Légende de l’illustration : artériographie cérébrale montrant un anévrysme de l’artère communicante antérieure en vue de profil et de face avant traitement à gauche et après traitement endovasculaire par embolisation à droite.
Pour les anévrismes non rompus, la décision entre traitement et surveillance est faite en fonction des facteurs de risque de rupture. Lorsqu’ils sont présents, un traitement préventif peut être envisagé. Pour les anévrismes rompus, une intervention en urgence est nécessaire pour éviter un resaignement et les patients sont alors hospitalisés en réanimation neurochirurgicale.
Pour traiter un anévrysme intracrânien, deux options existent : 1) la méthode neurochirurgicale par clippage microchirurgical qui consiste à poser une petite pince en titane, appelée clip, pour exclure l’anévrisme de la circulation ; 2) la méthode neuroradiologique par embolisation endovasculaire qui consiste à oblitérer l’anévrisme en le bouchant depuis l’intérieur des vaisseaux sanguins cérébraux.
La stratégie thérapeutique est donc discutée de façon pluridisciplinaire entre les équipes de neurochirurgie et de neuroradiologie interventionnelle pour choisir la solution offrant le meilleur rapport bénéfice/risque.

Légende de l’illustration : vues opératoires d’une chirurgie de clippage microchirurgical d’un anévrysme non rompu de l’artère cérébrale moyenne gauche après échec d’un traitement endovasculaire. Les images de gauche montrent la dissection préalable de l’anévrysme (le matériel d’embolisation par coils est visible au travers de sa paroi). Les images de droite montrent la dépose du clip chirurgical pour exclure l’anévrysme de la circulation artérielle.
Les malformations artérioveineuses
Une malformation artérioveineuse, appelée MAV, est une malformation vasculaire cérébrale dans laquelle des artères de gros calibre sont directement connectées au drainage veineux cérébral, sans réseau capillaire intermédiaire.
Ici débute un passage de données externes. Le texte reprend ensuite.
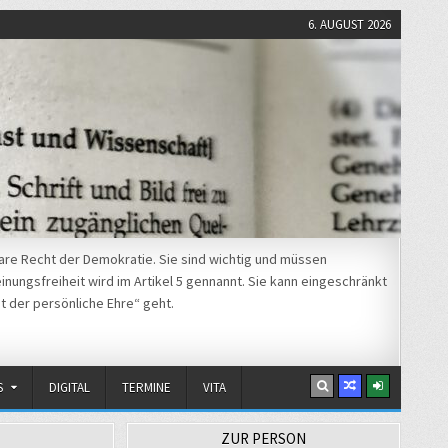
6. AUGUST 2026
re Recht der Demokratie. Sie sind wichtig und müssen
nungsfreiheit wird im Artikel 5 gennannt. Sie kann eingeschränkt
t der persönliche Ehre“ geht.
S
DIGITAL
TERMINE
VITA
ZUR PERSON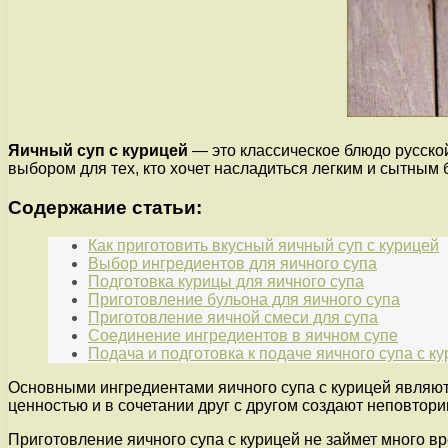
Яичный суп с курицей
— это классическое блюдо русской
выбором для тех, кто хочет насладиться легким и сытным
Содержание статьи:
Как приготовить вкусный яичный суп с курицей
Выбор ингредиентов для яичного супа
Подготовка курицы для яичного супа
Приготовление бульона для яичного супа
Приготовление яичной смеси для супа
Соединение ингредиентов в яичном супе
Подача и подготовка к подаче яичного супа с к
Основными ингредиентами яичного супа с курицей являютс
ценностью и в сочетании друг с другом создают неповтори
Приготовление яичного супа с курицей не займет много в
Le sang artériel à haute pression arrive donc directement dans les veines. Elles peuvent se manifester par des hémorragies cérébrales, des crises d’épilepsie ou des céphalées.
Le diagnostic de malformation artérioveineuse cérébrale repose sur une IRM cérébrale avec angio-IRM ou un angio-scanner et une artériographie cérébrale, qui permettent de visualiser ses caractéristiques : artères impliquées, type de drainage veineux et zones à risque de rupture.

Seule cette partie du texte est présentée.